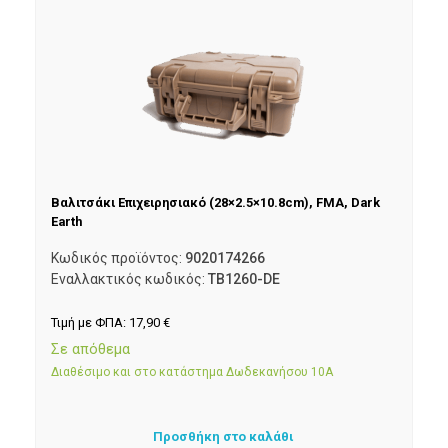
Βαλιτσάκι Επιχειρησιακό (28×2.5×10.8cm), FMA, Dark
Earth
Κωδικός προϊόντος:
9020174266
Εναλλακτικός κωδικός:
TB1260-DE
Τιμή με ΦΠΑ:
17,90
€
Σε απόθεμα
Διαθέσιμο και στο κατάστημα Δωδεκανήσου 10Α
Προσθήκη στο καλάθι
§ §
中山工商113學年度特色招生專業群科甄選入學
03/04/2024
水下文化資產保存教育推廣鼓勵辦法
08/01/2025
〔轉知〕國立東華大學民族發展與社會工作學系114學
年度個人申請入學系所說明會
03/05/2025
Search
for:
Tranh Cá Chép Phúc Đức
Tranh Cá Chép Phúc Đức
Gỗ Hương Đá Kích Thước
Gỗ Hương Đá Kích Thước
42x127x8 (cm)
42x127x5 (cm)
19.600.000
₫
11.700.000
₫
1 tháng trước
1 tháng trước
§ §
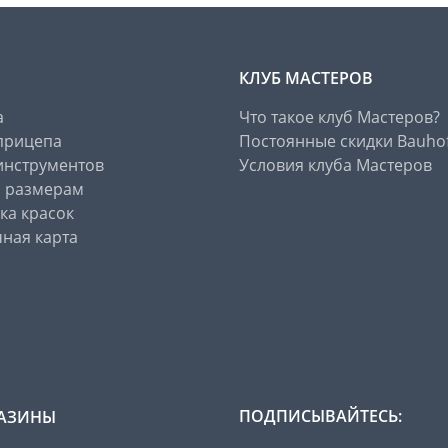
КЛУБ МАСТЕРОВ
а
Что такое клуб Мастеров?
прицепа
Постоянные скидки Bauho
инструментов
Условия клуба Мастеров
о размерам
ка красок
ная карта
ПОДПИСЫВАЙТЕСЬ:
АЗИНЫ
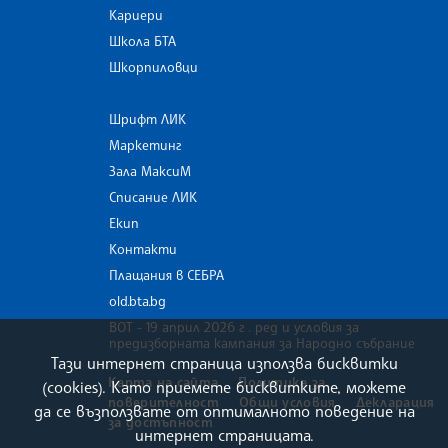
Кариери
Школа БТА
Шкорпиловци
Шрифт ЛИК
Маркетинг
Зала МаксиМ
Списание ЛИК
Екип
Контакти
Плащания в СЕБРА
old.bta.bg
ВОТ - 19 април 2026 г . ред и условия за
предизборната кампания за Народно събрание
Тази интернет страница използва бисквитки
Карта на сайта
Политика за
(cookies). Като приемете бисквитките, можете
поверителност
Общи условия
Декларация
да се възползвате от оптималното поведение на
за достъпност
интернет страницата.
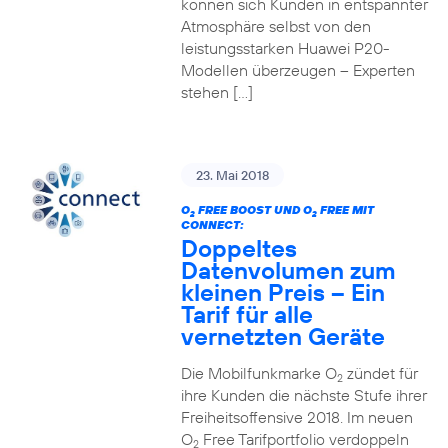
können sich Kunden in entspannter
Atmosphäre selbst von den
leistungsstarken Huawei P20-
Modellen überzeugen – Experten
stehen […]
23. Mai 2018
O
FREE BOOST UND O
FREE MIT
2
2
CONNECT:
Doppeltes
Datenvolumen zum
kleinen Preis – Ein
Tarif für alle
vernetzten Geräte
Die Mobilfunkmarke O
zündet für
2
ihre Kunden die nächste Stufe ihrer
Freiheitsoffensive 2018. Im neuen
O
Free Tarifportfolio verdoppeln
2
§ §
### The task
Set down again, word for word, every line from the one with "Плащания в СЕБРА" to the one with "Tarif für alle" in the entries above, and omit the pictures.

### Response
Плащания в СЕБРА
old.bta.bg
ВОТ - 19 април 2026 г . ред и условия за
предизборната кампания за Народно събрание
Тази интернет страница използва бисквитки
Карта на сайта
Политика за
(cookies). Като приемете бисквитките, можете
поверителност
Общи условия
Декларация
да се възползвате от оптималното поведение на
за достъпност
интернет страницата.
können sich Kunden in entspannter
Atmosphäre selbst von den
leistungsstarken Huawei P20-
Modellen überzeugen – Experten
stehen […]
23. Mai 2018
O
FREE BOOST UND O
FREE MIT
2
2
CONNECT:
Doppeltes
Datenvolumen zum
kleinen Preis – Ein
Tarif für alle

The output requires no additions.